Rautavaara's etudes and sonatas (especially the second piano sonata, "The Fire Sermon").


----------



## Sid James

If a guy who died in 1991 is recent enough for you, Turkish composer *Saygun* wrote some excellent piano music. He covered a wide range of the modern trends/styles, some of the _12 Preludes on Askak Rhythms_ remind me a bit of Ligeti, actually. I have enjoyed the disc below:










BTW, no-one has mentioned Cage's _Sonatas & Interludes for prepared piano_, which I have not as yet heard, but obviously they are significant items in the late c20th repertoire...


----------



## Guest

Mid-century, Andre (1946-48), not late. Significant, yes!

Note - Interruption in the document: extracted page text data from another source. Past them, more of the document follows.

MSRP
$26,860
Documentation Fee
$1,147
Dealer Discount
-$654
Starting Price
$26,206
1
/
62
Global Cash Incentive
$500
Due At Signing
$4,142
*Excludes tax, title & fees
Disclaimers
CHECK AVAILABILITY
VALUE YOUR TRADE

John Cage, _The Perilous Night_
John Cage, _Etudes Australes_
George Brecht, _Incidental Music_
Annea Lockwood, _Piano Burning_
LaMonte Young, _The Well Tuned Piano_
Tom Johnson, _An Hour for Piano_
Karlheinz Stockhausen, _Klavierstueck nr. 9_
Walter Marchetti, _Nei Mari Del Sud_
Walter Marchetti, _De Musicorum Infelicitate_
Ross Bolleter, _Secret Sandhills_
Hans Tutschku, _Zellen-Linien_

A few of the many things done to and with a piano.

The first Cage is for prepared piano, the second is for independent left and right hands.

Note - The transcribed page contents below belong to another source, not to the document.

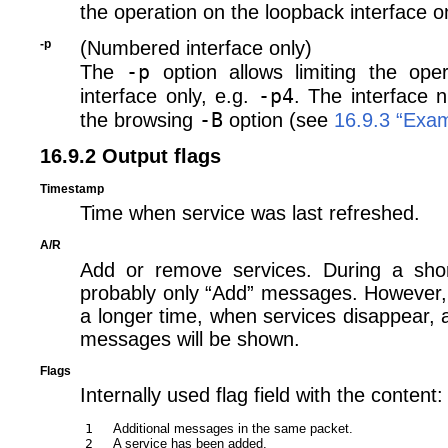
the operation on the loopback interface on
-p
(Numbered interface only)
-p
The
option allows limiting the oper
-p4
interface only, e.g.
. The interface 
-B
the browsing
option (see
16.9.3 “Exa
16.9.2 Output flags
Timestamp
Time when service was last refreshed.
A/R
Add or remove services. During a shor
probably only “Add” messages. However, i
a longer time, when services disappear, 
messages will be shown.
Flags
Internally used flag field with the content:
1
Additional messages in the same packet.
2
A service has been added.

The Brecht is from the _Water Music_ Fluxus box. I've performed this several times.

The Lockwood is just that, a piano set on fire.

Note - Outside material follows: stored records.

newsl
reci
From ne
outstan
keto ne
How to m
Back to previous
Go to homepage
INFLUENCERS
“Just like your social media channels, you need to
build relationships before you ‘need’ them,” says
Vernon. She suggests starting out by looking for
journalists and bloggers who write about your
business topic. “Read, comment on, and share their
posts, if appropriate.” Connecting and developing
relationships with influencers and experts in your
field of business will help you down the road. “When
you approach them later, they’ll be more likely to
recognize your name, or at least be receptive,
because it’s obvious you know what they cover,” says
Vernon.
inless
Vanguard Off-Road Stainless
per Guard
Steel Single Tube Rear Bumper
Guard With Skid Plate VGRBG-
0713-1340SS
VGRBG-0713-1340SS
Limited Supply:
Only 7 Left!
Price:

The Young is a kind of correction, as it were, of the _Wohltemperierte Klavier._ A kind of going back to natural tuning rather than equal tuning.

The Johnson is an early minimal piece with a text to read while you're listening to the music.

The Stockhausen opens with 144 repetitions of a chord.

The first Marchetti is a computer randomisation of piano chords, far as I can tell. (Online descriptions of Marchetti as well as CD liner notes are frustratingly obscure (and sometimes just plain wrong).) The second is a long piano piece of several smaller bits that break off abruptly and start up again. I'm listening to it as I type.

The Bolleter is one of the longer ruined piano pieces, a journey that started in 1987 at the Nallan Sheep Station, where Bolleter recorded himself improvising on a ruined piano that had ended up in tractor shed. Bolleter would go on to found WARPS, the World Association for Ruined Pianos Studies, which includes a large park where ruined pianos can continue to decay.

The Tutschku is also a prepared piano piece, but not physically like Cowell or Cage or Bunger. In his piece(es), a microphone picks up the piano sound and routes it through a computer, which alters the sound in real time.


----------



## LordBlackudder

sorry double post.


----------



## Jeremy Marchant

I raise my eyebrows at *Stockhausen*'s Klavierstuck IX being included on a list of "greatest piano works" when there is X and even, because of its structural radicalism, XI to consider. 
Personally, I enjoy XIII - and even XV, though, since this is for synthesiser with electronic music backing track it stretches the definition of a piano beyond breaking point.


----------



## Guest

I certainly don't mind considering all those other Stockhausen pieces.

And I'll consider them (and enjoy them) without moving my eyebrows at all!


----------



## LordBlackudder

I would definitely recommend the Final Fantasy Piano Collections.

Maybe also the Kingdom Hearts Piano Collections.

And you might like Benyamin Nuss plays Uematsu.


----------



## vamos

now check this out

Nikolai Kapustin
his sonatas are the ones you must seek out


----------



## Pierrot Lunaire

I forgot about George Crumb's *Makrokosmos* series. That's another great one.


----------



## starry

some guy said:


> The Bolleter is one of the longer ruined piano pieces, a journey that started in 1987 at the Nallan Sheep Station, where Bolleter recorded himself improvising on a ruined piano that had ended up in tractor shed. Bolleter would go on to found WARPS, the World Association for Ruined Pianos Studies, which includes a large park where ruined pianos can continue to decay.


I prefer 'Going to war without the french is going to war without an accordian'. A much shorter piece but perhaps length isn't always an indication of whether a piece is substantial or not.


----------



## Guest

It's true, length is no indicator!

And _Going to war..._ is also a cool piece. (My favorite is _Nallan Void,_ the first one I heard.)


----------



## LordBlackudder

Liberi Fatali on Piano:


----------



## EzraDonner

My name is Ezra and I'm a young professional composer and pianist based in the United States. Some great works named so far, others I look forward to getting to know. If you are interested in contemporary solo piano music, I invite you to visit my website http://www.ezradonnercomposer.com, where I am offering free downloads of some of my recent music (2009-2011). Thanks for listening and cheers!


----------



## mikey

Carl Vine's 1st piano Sonata gets a lot of play.


----------